God blessed Texas with His own hand
Brought down angles from the Promised Land
Gave ‘em a place where they could dance
If you want to see heaven, brother, here’s your chance…
While there’s little scientific evidence to support the above statements, country-music group “Little Texas” may have been on to something with this toe-tappin’ hit from the early ‘90s. The Lone Star State is a land of wide-open spaces and seemingly endless opportunity.
Texas was the union’s largest state until the impertinent territory of Alaska decided to sully old glory with another star back in 1959; the audacity of that arctic wasteland! Still, the capital T’s place in American culture is as secure as Fort Bliss thanks to icons like cowboys and the Alamo, prairies and oil fields, George W. Bush and SXSW. Additionally, size matters; the saying “everything’s bigger in Texas” is the state’s unofficial motto. Where else can you order a steak bigger than a motorcycle seat? Where else can you polish off a giant slab of meat like that and get it for FREE? Texas, that’s where, and if you’re up to the challenge you can even put the money saved toward your first angioplasty.
When it comes to cars Texans love their trucks. Thanks to sprawling ranches and cattle drives it’s the biggest pickup market in the United States. And for the Detroit Three that’s reason enough to shoot their guns in the air, but bigger isn’t always better.
This week Amy dispatched an electronic-mail message to Ask AutoGuide urgently requesting assistance in a new-vehicle purchase. She and her husband currently own a loaded 2008 Toyota Sequoia, which is a very large SUV with a Texas-sized appetite for fuel. Unfortunately if you empty the tank in one sitting you don’t get a free refill.
They’re looking for a utility vehicle that’s fuel efficient, comfortable and comes with oodles of features. Amy and company want leather seats, a sun roof, navigation and other high-tech offerings, “fun stuff” as she called it. Three rows of seats and available all-wheel drive would also be nice. Of course reliability and safety are important, too. To keep things simple they have around $40,000 to spend. Here’s what we think could fit the bill.
Suggestion #1 – 2014 Nissan Pathfinder Platinum 4WD
The Nissan Pathfinder is a trustworthy offering in the three-row crossover segment, but it wasn’t always this way. The previous generation featured body-on-frame construction just like a pickup truck. That kind of rugged layout has its benefits, but it’s rife with disadvantages as well; fuel economy being a major drawback. This is why Nissan engineers moved the Pathfinder to a more efficient, front-wheel-drive passenger-car architecture for the 2013 model year.

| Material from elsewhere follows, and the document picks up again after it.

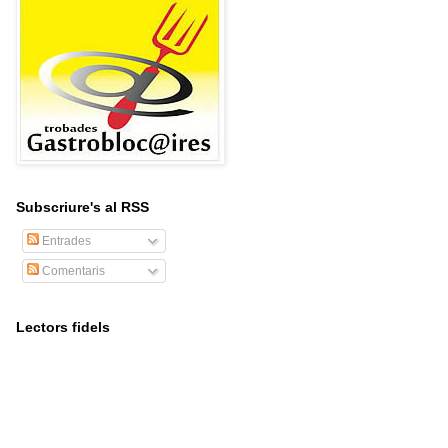
Subscriure's al RSS
Entrades
Comentaris
Lectors fidels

But that’s enough nuts-and-bolts nonsense, Amy is after deluxe features and the high-end Platinum 4WD model delivers a carnucopia of them. Leather seats are standard fare, as is remote start and three-row seating.
For the audio-aficionado a 13-speaker Bose sound system is a treat for the ears, while a standard navigation system with an 8-inch display means Amy will never have to get lost, unless of course she really wants to go on a rambling road-trip through the vastness of Texas.
Checking another one of her boxes is a gigantic panoramic sun roof that’s bigger than the glazed ceiling of an industrial greenhouse. Fog lights and heated exterior mirrors are also included, as is a backup camera and a power-operated liftgate. The Platinum edition Pathfinder is pretty much loaded, but best of all it fits her budget. This reasonably stylish and surprisingly comfortable crossover stickers for $41,995, including destination and delivery charges.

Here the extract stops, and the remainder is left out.